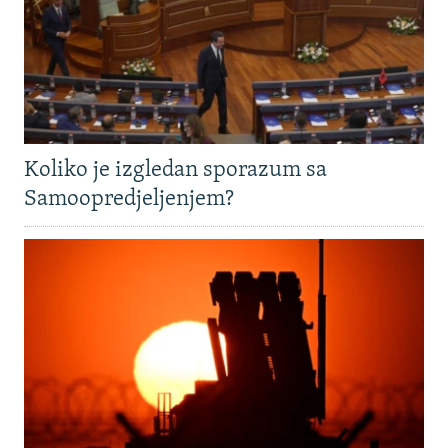
Koliko je izgledan sporazum sa
Samoopredjeljenjem?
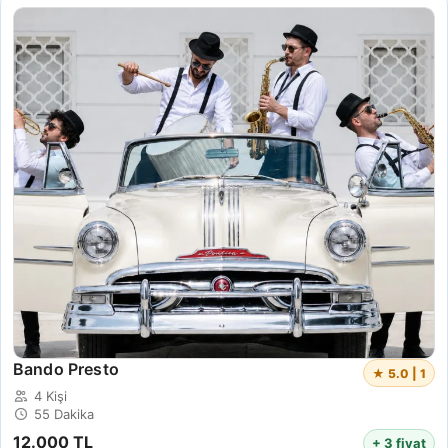
Bando Presto
★ 5.0 | 1
4 Kişi
55 Dakika
12.000 TL
+ 3 fiyat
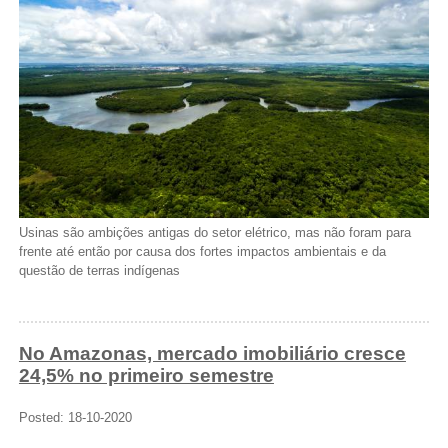
Usinas são ambições antigas do setor elétrico, mas não foram para
frente até então por causa dos fortes impactos ambientais e da
questão de terras indígenas
No Amazonas, mercado imobiliário cresce
24,5% no primeiro semestre
Posted: 18-10-2020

+++

• Requirement: Each of the entries above must be copied exactly, but the pictures stay out.

• Answer to this exercise:
Koliko je izgledan sporazum sa
Samoopredjeljenjem?
Bando Presto
★ 5.0 | 1
4 Kişi
55 Dakika
12.000 TL
+ 3 fiyat
Usinas são ambições antigas do setor elétrico, mas não foram para
frente até então por causa dos fortes impactos ambientais e da
questão de terras indígenas
No Amazonas, mercado imobiliário cresce
24,5% no primeiro semestre
Posted: 18-10-2020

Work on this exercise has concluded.